As manna, maps predate even money. Cartographic crime also goes back thousands of years. “In the Roman Empire … maps of the world were exclusively for government use, and it was a crime for a private person to possess one,” wrote the historian Daniel J. Boorstin.3 Augustus, emperor at the time of Jesus’ birth, was so worried his maps of his empire might fall into the wrong hands that he had them locked in the innermost vaults of the palace.4 Rome’s traditional rivals from Carthage were no less concerned about theft. According to legend, one Carthaginian sea captain sank his ship rather than let his sea charts fall into Roman hands. His crew drowned, but he was given a hero’s welcome upon his return home.

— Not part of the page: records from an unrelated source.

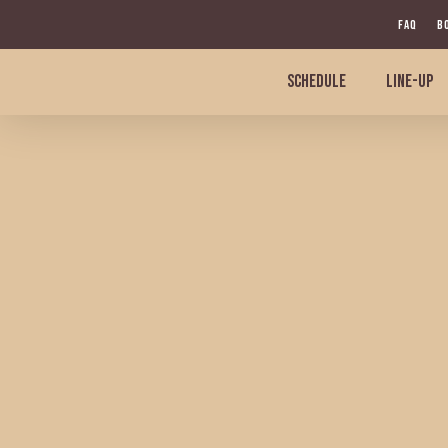
Skip
FAQ
B
to
main
SCHEDULE
LINE-UP
content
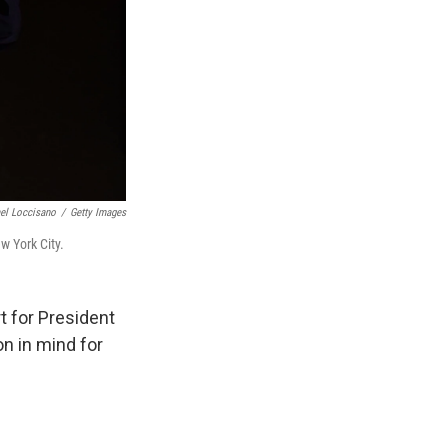
el Loccisano
/
Getty Images
w York City.
 for President
on in mind for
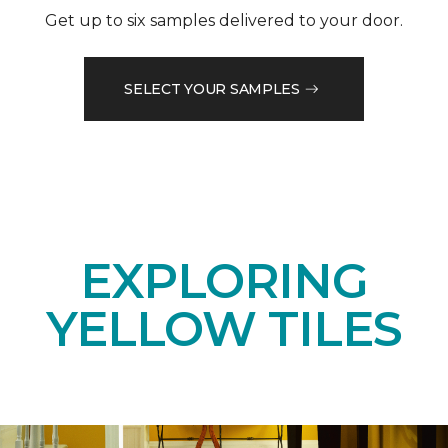
Get up to six samples delivered to your door.
SELECT YOUR SAMPLES
EXPLORING
YELLOW TILES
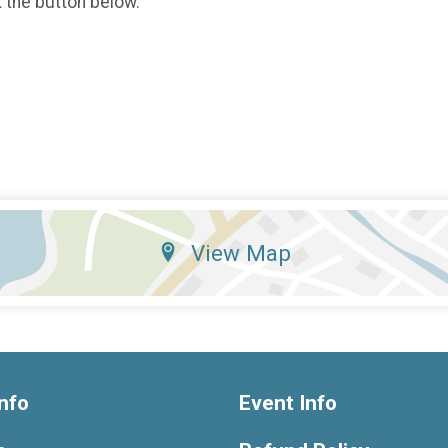
k the button below.
View Map
nfo
Event Info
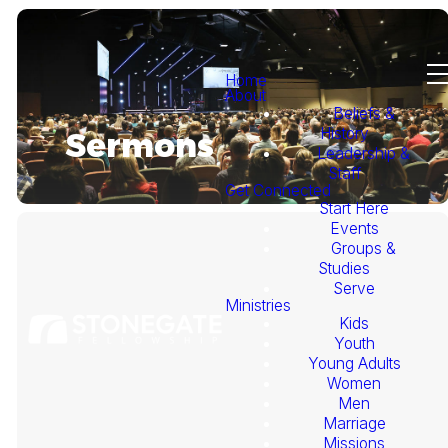
Home
About
Beliefs &
History
Sermons
Leadership &
Staff
Get Connected
Start Here
Events
Groups &
Studies
Serve
Ministries
Kids
This
Youth
Young Adults
Week's
Women
Men
Marriage
Sermon
Missions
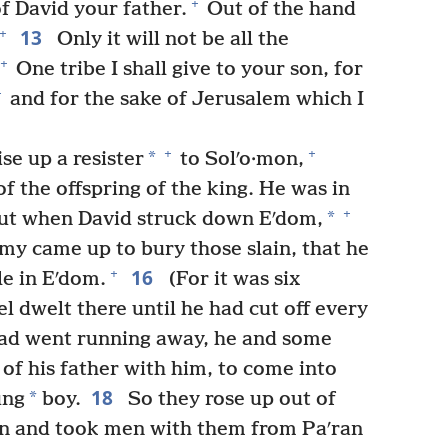
+
f David your father.
Out of the hand
13
+
Only it will not be all the
+
One tribe I shall give to your son, for
+
and for the sake of Jerusalem which I
+
+
*
e up a resister
to Solʹo·mon,
f the offspring of the king. He was in
+
*
ut when David struck down Eʹdom,
rmy came up to bury those slain, that he
16
+
le in Eʹdom.
(For it was six
el dwelt there until he had cut off every
d went running away, he and some
of his father with him, to come into
18
*
ung
boy.
So they rose up out of
n and took men with them from Paʹran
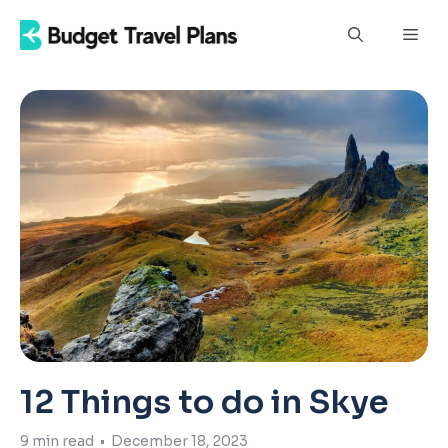
Skip
Men
to
content
12 Things to do in Skye
9
min read
•
December 18, 2023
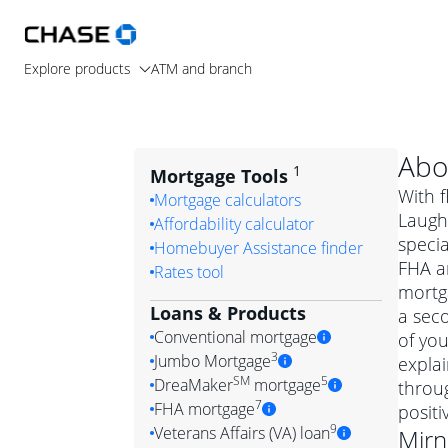
Explore products
ATM and branch
Abo
1
Mortgage Tools
With f
Mortgage calculators
Laugh
Affordability calculator
speci
Homebuyer Assistance finder
FHA a
Rates tool
mortga
Loans & Products
a seco
Conventional mortgage
of you
3
Jumbo Mortgage
expla
Convention
SM
5
DreaMaker
mortgage
throug
Jumbo mortgag
Simply put, 
7
FHA mortgage
posit
A jumbo loan is 
government 
DreaMake
9
Veterans Affairs (VA) loan
Mirn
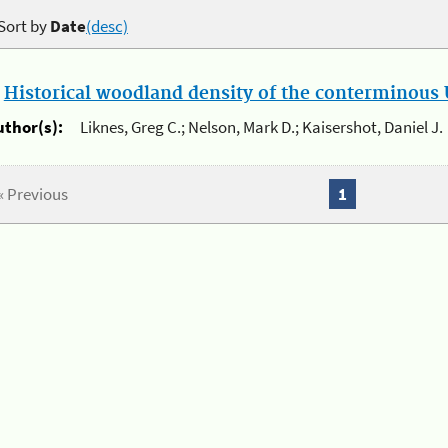
Sort by
Date
(desc)
.
Historical woodland density of the conterminous U
uthor(s):
Liknes, Greg C.; Nelson, Mark D.; Kaisershot, Daniel J.
« Previous
1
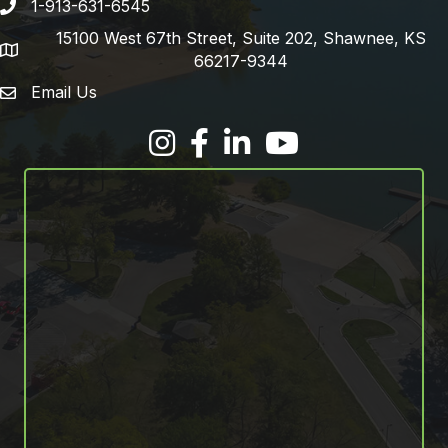
1-913-631-6545
Phone number
15100 West 67th Street, Suite 202, Shawnee, KS
address
66217-9344
Email Us
email address
Facebook
LinkedIn
YouTube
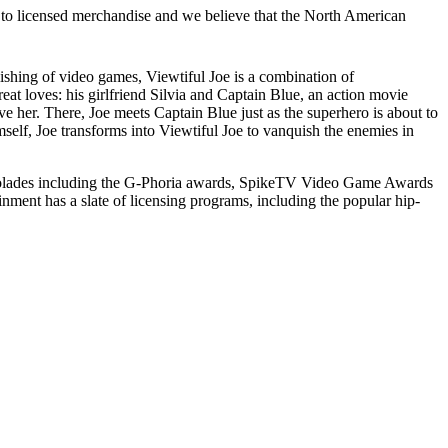
to licensed merchandise and we believe that the North American
hing of video games, Viewtiful Joe is a combination of
at loves: his girlfriend Silvia and Captain Blue, an action movie
e her. There, Joe meets Captain Blue just as the superhero is about to
self, Joe transforms into Viewtiful Joe to vanquish the enemies in
olades including the G-Phoria awards, SpikeTV Video Game Awards
ment has a slate of licensing programs, including the popular hip-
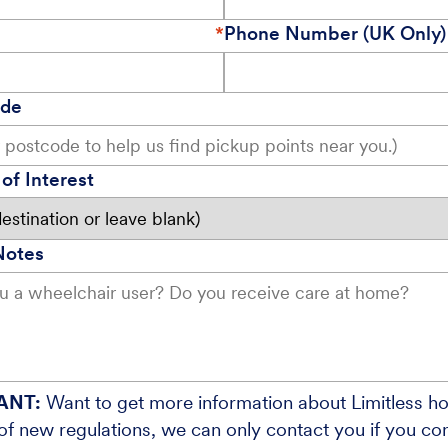
Phone Number (UK Only)
ode
of Interest
Notes
ANT:
Want to get more information about Limitless ho
f new regulations, we can only contact you if you cons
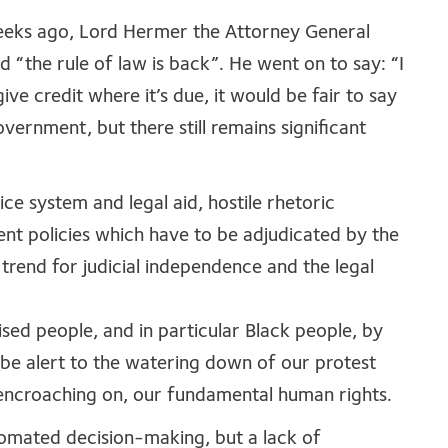
eeks ago, Lord Hermer the Attorney General
id “the rule of law is back”. He went on to say: “I
ve credit where it’s due, it would be fair to say
rnment, but there still remains significant
ice system and legal aid, hostile rhetoric
ent policies which have to be adjudicated by the
 trend for judicial independence and the legal
sed people, and in particular Black people, by
 be alert to the watering down of our protest
t encroaching on, our fundamental human rights.
tomated decision-making, but a lack of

In the Age of Discovery map theft literally changed the world. Sooner or later some European adventurer would have stumbled upon America, but it might not have been Christopher Columbus and it might not have happened in 1492 if not for some sticky fingers. Before beginning work for the Spanish crown, Columbus spent the better part of nine years in Portugal, where his brother Bartholomeo had established himself as a noted cartographer. In 1485, having failed to sell Portugal’s King John II on his proposed Enterprise of the Indies, Columbus decided to solicit help for the plan in Spain.5 He left in secret, “fearing the king would send after him and hold him,” according to the sixteenth-century chronicler Bartolomé de Las Casas.6 The reason for his furtive exit is unclear—but some historians have wondered whether Columbus absconded with a copy of the Florentine cosmographer Paolo del Pozzo Toscanelli’s world map (no longer extant), which showed a possible westerly sea route to the Indies. If so, the mariner would have had good reason to worry about being stopped. Portugal was then the world’s dominant seafaring nation, a status it guarded with an iron fist. Nautical writings and charts were considered state secrets, and to copy or divulge their contents was a capital crime. Yet despite these restrictions, an even bigger cartographic caper would soon follow. This time the perpetrator was Bartholomeo Columbus, who had remained behind in Lisbon to help compile a large world map that incorporated the latest top-secret information gleaned by Portuguese explorers. As Lisa Jardine explained in Worldly Goods: A New History of the Renaissance:
Bartholomeo prepared to join [a cash-strapped Christopher Columbus] in Spain to help his project.7 Before he left Lisbon, however, he copied a number of Portuguese maps from the secret archive, including the large world map (which he transferred on to eleven sheets of paper, because paper was lighter, and easier to conceal, than parchment). The Columbus brothers sold Bartholomeo’s valuable stolen maps in Italy for substantial sums, thereby dispersing vital information hitherto held only by the Portuguese.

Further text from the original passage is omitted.